By Pita Ligaiula
SUVA — A new progress report tracking the Pacific Islands Forum’s 2050 Strategy says regional agencies have strengthened coordination since leaders endorsed an Implementation Plan in 2023, but turning broad commitments into measurable outcomes remains challenging as capacity and funding shortfalls slow delivery.
The 2025 Progress Report on Regional Collective Actions (RCAs), compiled by the Council of Regional Organisations of the Pacific (CROP) agencies, covers work from the 2023 endorsement through to mid-2025 and was used to update leaders at the 53rd Pacific Islands Forum Leaders Meeting in Honiara. It presents the most comprehensive snapshot to date of how regional priorities are being translated into action across areas such as climate change, economic development, ocean management, security and social wellbeing.
The report notes clear improvements in cooperation: CROP agencies have stepped up technical support, policy advice and programme delivery, and regional cooperation frameworks are stronger than before. But it cautions that improved coordination has not yet led to uniformly faster outcomes on the ground. “Delivering on the wide-ranging goals of the 2050 Strategy remains complex,” the report states, highlighting uneven progress across sectors and countries.
Key barriers identified include capacity constraints within national administrations and regional bodies, and persistent funding gaps that limit implementation of collective actions. The RCAs, the report explains, are intended to complement national development plans and global commitments — such as climate and sustainable development goals — yet aligning national priorities with regional commitments is still “a key task for Forum members.”
The 2025 document places particular emphasis on strengthening monitoring and reporting systems. It says better tracking is being put in place to show where resources and technical support are delivering results and where additional focus is needed. The report also underscores the central role of partnerships — including with development partners — as essential to scale up implementation and fill capability and financing shortfalls.
Framed by the 2050 Strategy’s long-term vision — “a resilient Pacific region of peace, harmony, security, social inclusion, and prosperity, that ensures all Pacific peoples can lead free, healthy, and productive lives” — the report concludes that political commitment across the region is strong but that sustained effort and resources will be required to maintain momentum.
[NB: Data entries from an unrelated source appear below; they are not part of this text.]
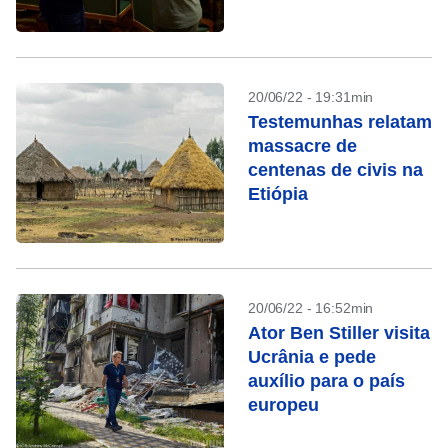
20/06/22 - 19:31min
Testemunhas relatam
massacre de
centenas de civis na
Etiópia
20/06/22 - 16:52min
Ator Ben Stiller visita
Ucrânia e pede
auxílio para o país
europeu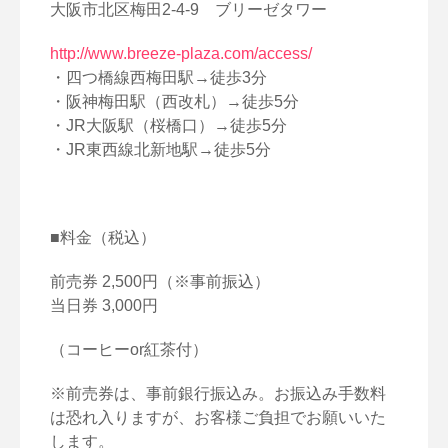
大阪市北区梅田2-4-9 ブリーゼタワー
http://www.breeze-plaza.com/access/
・四つ橋線西梅田駅→徒歩3分
・阪神梅田駅（西改札）→徒歩5分
・JR大阪駅（桜橋口）→徒歩5分
・JR東西線北新地駅→徒歩5分
■料金（税込）
前売券 2,500円（※事前振込）
当日券 3,000円
（コーヒーor紅茶付）
※前売券は、事前銀行振込み。お振込み手数料
は恐れ入りますが、お客様ご負担でお願いいた
します。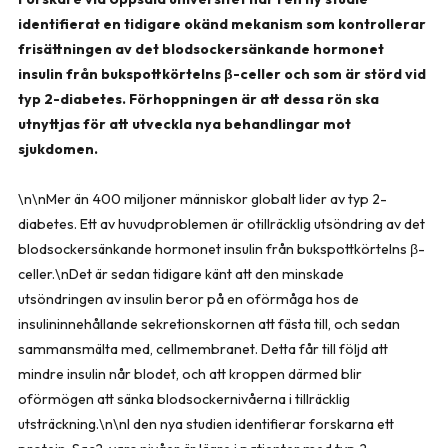
identifierat en tidigare okänd mekanism som kontrollerar
frisättningen av det blodsockersänkande hormonet
insulin från bukspottkörtelns β-celler och som är störd vid
typ 2-diabetes. Förhoppningen är att dessa rön ska
utnyttjas för att utveckla nya behandlingar mot
sjukdomen.
\n\nMer än 400 miljoner människor globalt lider av typ 2-
diabetes. Ett av huvudproblemen är otillräcklig utsöndring av det
blodsockersänkande hormonet insulin från bukspottkörtelns β-
celler.\nDet är sedan tidigare känt att den minskade
utsöndringen av insulin beror på en oförmåga hos de
insulininnehållande sekretionskornen att fästa till, och sedan
sammansmälta med, cellmembranet. Detta får till följd att
mindre insulin når blodet, och att kroppen därmed blir
oförmögen att sänka blodsockernivåerna i tillräcklig
utsträckning.\n\nI den nya studien identifierar forskarna ett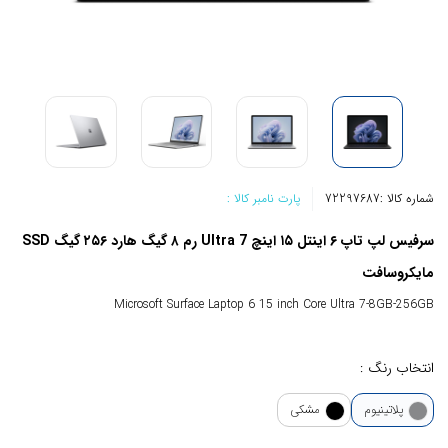
شماره کالا :
72297687
پارت نامبر کالا :
سرفیس لپ تاپ ۶ اینتل ۱۵ اینچ Ultra 7 رم ۸ گیگ هارد ۲۵۶ گیگ SSD
مایکروسافت
Microsoft Surface Laptop 6 15 inch Core Ultra 7-8GB-256GB
انتخاب رنگ :
پلاتینیوم
مشکی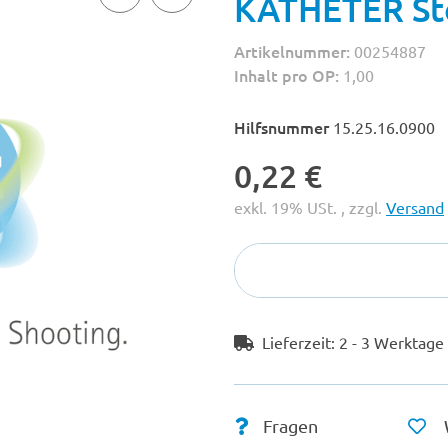
KATHETER Sto
Artikelnummer:
00254887
Inhalt pro OP:
1,00
Hilfsnummer
15.25.16.0900
0,22 €
exkl. 19% USt. , zzgl.
Versand
Lieferzeit:
2 - 3 Werktag
Fragen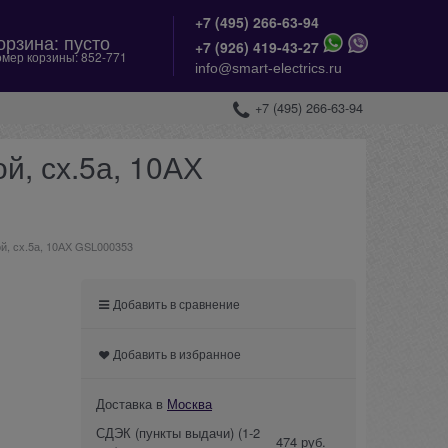
+7 (495) 266-63-94
орзина:
пусто
+
7 (926) 419-43-27
мер корзины:
852-771
info@smart-electrics.ru
+7 (495) 266-63-94
й, сх.5а, 10АХ
й, сх.5а, 10АХ GSL000353
Добавить в сравнение
Добавить в избранное
Доставка в
Москва
СДЭК (пункты выдачи)
(1-2
474 руб.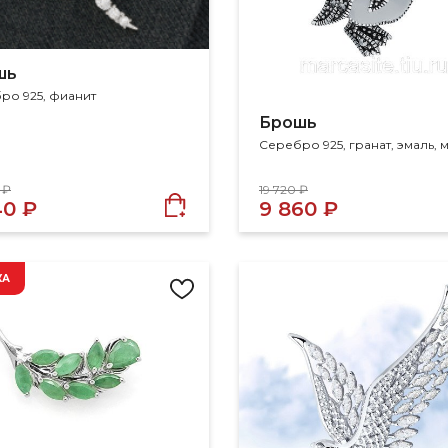
шь
ро 925, фианит
шь
Брошь
ро 925, фианит
 ₽
19 720 ₽
40 ₽
9 860 ₽
КА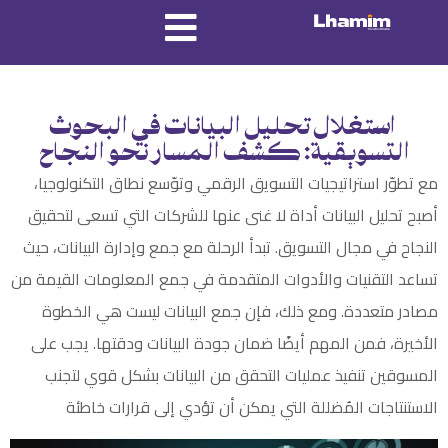
استغلال تحليل البيانات في البحوث
التسويقية: كشف المسار نحو النجاح
مع تطوّر استراتيجيات التسويق الرقمي وتوّسع نطاق التكنولوجيا،
أصبح تحليل البيانات أداة لا غنى عنها للشركات التي تسعى لتحقيق
النجاح في مجال التسويق. تبدأ الرحلة مع جمع وإدارة البيانات، حيث
تساعد التقنيات والأدوات المتقدمة في جمع المعلومات القيمة من
مصادر متعددة. ومع ذلك، فإن جمع البيانات ليست هي الخطوة
الأخيرة، فمن المهم أيضًا ضمان جودة البيانات ودقتها. يجب على
المسوقين تنفيذ عمليات التحقق من البيانات بشكل قوي لتجنب
الاستنتاجات المُضللة التي يمكن أن تؤدي إلى قرارات خاطئة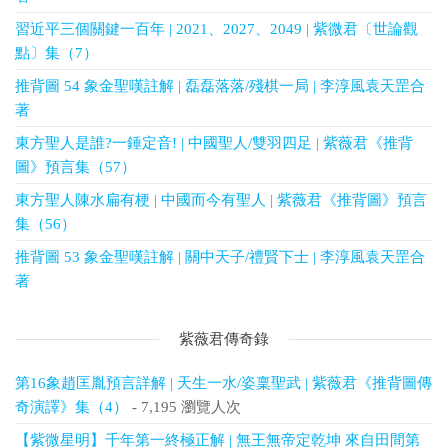
習近平三個關鍵一百年 | 2021、2027、2049 | 紫微君〔世論觀
點〕集（7）
推背圖 54 象金聖嘆註解 | 磊磊落落/殘棋一局 | 李淳風袁天罡合
著
東方聖人是誰?一錘定音! | 中國聖人/雙羽四足 | 紫薇君《推背
圖》預言集（57）
東方聖人陳水扁有梗 | 中國而今有聖人 | 紫薇君《推背圖》預言
集（56）
推背圖 53 象金聖嘆註解 | 關中天子/禮賢下士 | 李淳風袁天罡合
著
紫薇君傳奇錄
第16象趙匡胤預言詳解 | 天生一水/姿稟聖武 | 紫薇君《推背圖傳
奇演譯》集（4）
- 7,195 瀏覽人次
【紫微星明】千年第一終極正解 | 無王無帝定乾坤 來自田間第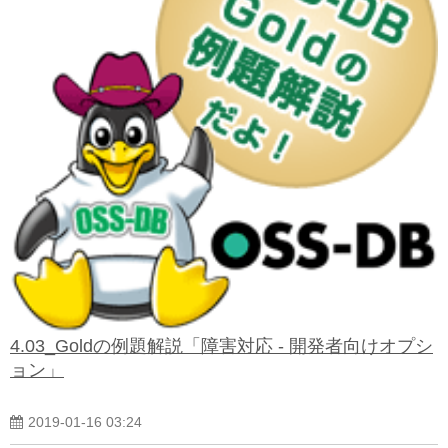
4.03_Goldの例題解説「障害対応 - 開発者向けオプシ
ョン」
2019-01-16 03:24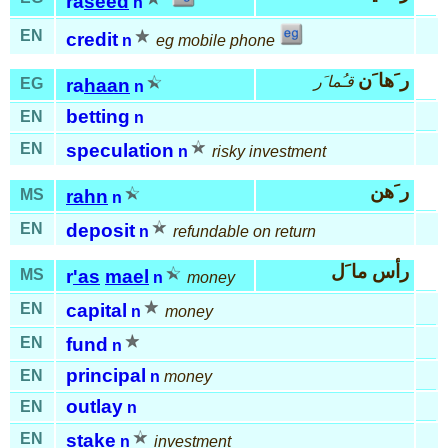
ra
seed
n
EN
credit
n
eg mobile phone
ر َها َن
قـُما َر
EG
ra
haan
n
betting
EN
n
EN
speculation
n
risky investment
ر َهن
MS
rahn
n
EN
deposit
n
refundable on return
رأس ما َل
MS
r
'as
mael
n
money
EN
capital
n
money
EN
fund
n
principal
EN
n
money
outlay
EN
n
EN
stake
n
investment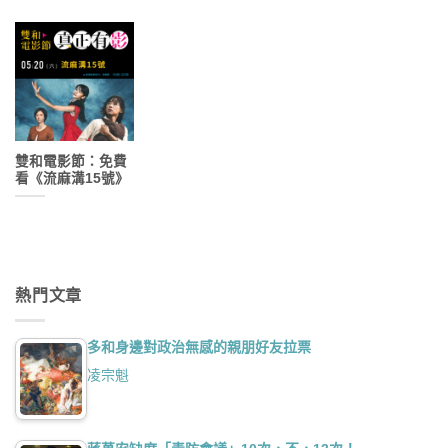
雙和電影節：免費
看《流麻溝15號》
熱門文章
多和身邊對政治無感的親朋好友拉票
凌宗魁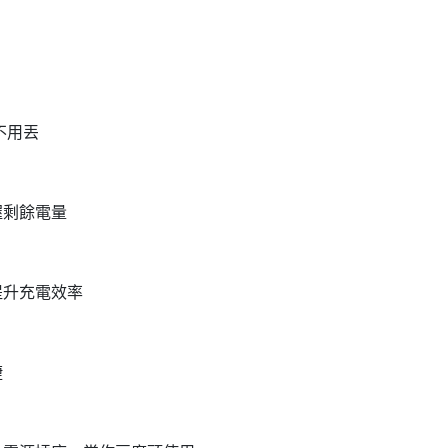
不用丟
握剩餘電量
提升充電效率
捷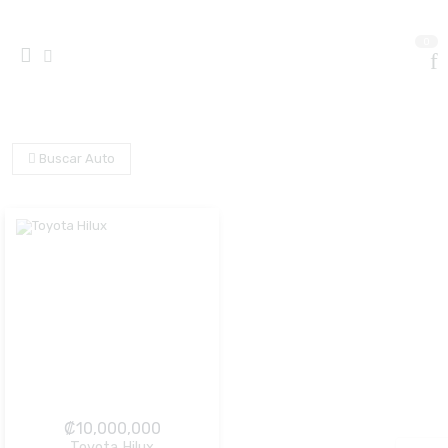
0
Buscar Auto
₡
10,000,000
Toyota Hilux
It warns that without continued investment in capacity and financing, many RCAs risk remaining aspirational rather than delivering tangible benefits to communities.
The publication of the 2025 Progress Report comes as leaders continue public and private discussions on pressing regional challenges — from climate-driven losses and economic shocks to the governance of ocean resources such as seabed minerals. By offering a consolidated account of where collective action has advanced and where it has lagged, the report is intended to help leaders target follow-up decisions, bilateral and multilateral support, and regional programming to close gaps before mid-decade checkpoints.